Directions for this task> Within the entries below, find the lines that hold "title" and report only how many there are.

Data shown>
******

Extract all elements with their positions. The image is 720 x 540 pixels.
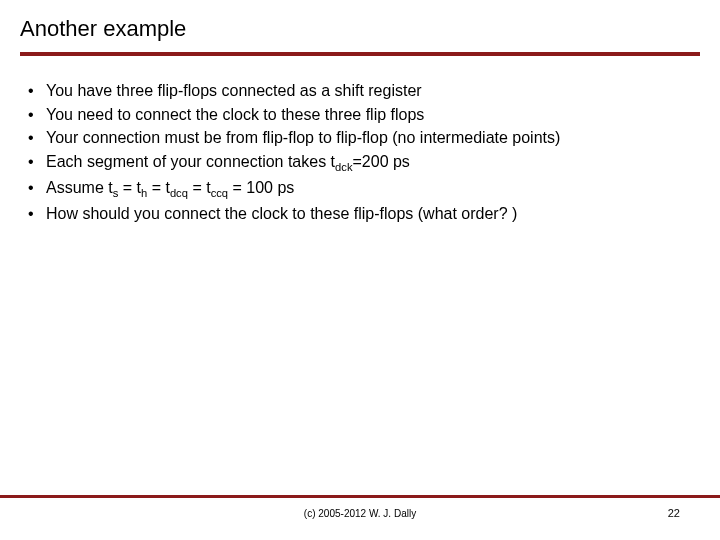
- bullet-text: Each segment of your connection takes t: [46, 153, 335, 170]
- title-rule: [20, 52, 700, 56]
- bullet-text: =200 ps: [352, 153, 409, 170]
- subscript: dcq: [170, 187, 188, 199]
- bullet-text: You need to connect the clock to these t…: [46, 106, 424, 123]
- subscript: dck: [335, 161, 352, 173]
- list-item: •You need to connect the clock to these …: [28, 104, 700, 126]
- slide-footer: (c) 2005-2012 W. J. Dally 22: [0, 495, 720, 522]
- list-item: •Assume ts = th = tdcq = tccq = 100 ps: [28, 177, 700, 201]
- list-item: •How should you connect the clock to the…: [28, 203, 700, 225]
- copyright-text: (c) 2005-2012 W. J. Dally: [304, 508, 416, 519]
- page-number: 22: [668, 507, 680, 519]
- bullet-text: How should you connect the clock to thes…: [46, 205, 517, 222]
- bullet-text: = 100 ps: [228, 179, 294, 196]
- list-item: •You have three flip-flops connected as …: [28, 80, 700, 102]
- bullet-text: You have three flip-flops connected as a…: [46, 82, 422, 99]
- bullet-text: = t: [118, 179, 141, 196]
- bullet-text: = t: [147, 179, 170, 196]
- bullet-text: Assume t: [46, 179, 113, 196]
- list-item: •Each segment of your connection takes t…: [28, 151, 700, 175]
- bullet-text: Your connection must be from flip-flop t…: [46, 129, 560, 146]
- bullet-text: = t: [188, 179, 211, 196]
- slide: Another example •You have three flip-flo…: [0, 0, 720, 540]
- bullet-list: •You have three flip-flops connected as …: [20, 80, 700, 225]
- slide-title: Another example: [20, 16, 700, 42]
- footer-rule: [0, 495, 720, 498]
- list-item: •Your connection must be from flip-flop …: [28, 127, 700, 149]
- subscript: ccq: [211, 187, 228, 199]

******

Answer for the task> 2